Isla has started to bark quite loudly in the garden, normally when she has heard someone walking down the path, or she likes to join in with all the other dogs in the road when they start to bark. It would worry me that she was out in the garden barking at every thing if we were to leave her for a short period of time. I had been considering putting a dog door in the utility room where her crate is so that she could go to the toilet if we were out, but i think the barking would be an issue for me. Has anyone else had problems with this when they leave them in the garden? We've started to train her with the barking issue...............let you know how that one goes


----------



## tessybear (May 1, 2011)

My neighbours' labrador barks all day in his outside kennel!


----------



## doodlebug (Jul 16, 2011)

tessybear said:


> It's perfectly safe actually- my downstairs is puppy proof.


I was replying to the op


----------



## cleo (Aug 31, 2011)

yeah, we have also thought about the barking issue too.

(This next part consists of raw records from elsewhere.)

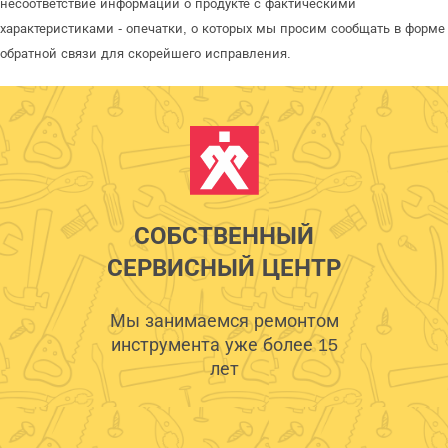
несоответствие информации о продукте с фактическими
характеристиками - опечатки, о которых мы просим сообщать в форме
обратной связи для скорейшего исправления.
СОБСТВЕННЫЙ
СЕРВИСНЫЙ ЦЕНТР
Мы занимаемся ремонтом
инструмента уже более 15
лет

She has just found her bark and does seem to rush outside barking at nothing sometimes or I've found her in the garden barking at nothing once too.

How do you train them not to bark? I told her no and she rushed inside to see me and did stop barking. But their are times I want her to bark like when their is someone at the door incase one day it is a intruder.

I have to go out to the supermarket today and I think I might leave her cage in the utility room and her in the garden and see how she gets on. I think the only way to see what is best is to test it really, otherwise there is no way of knowing.


----------



## sarahjo (Aug 6, 2010)

I would be really worried leaving a pup outside alone - you just can't be sure what they will get up to and then theres the worry of dog thefts?!!! 

I think I would just puppy proof as best you can one area and hope (and it probably will) that all will be fine.

Eddie has had to stay at home all day occasionally and I have a strong suspicion that he scouts around for any food left on the side then gets either his lead or my slipper and then just sleeps! The only damage we have had is food left in the kitchen (broken cereal bowls and cat food tins usually), which is our fault for leaving them there!!!

Good luck with whatever you decide to do x


----------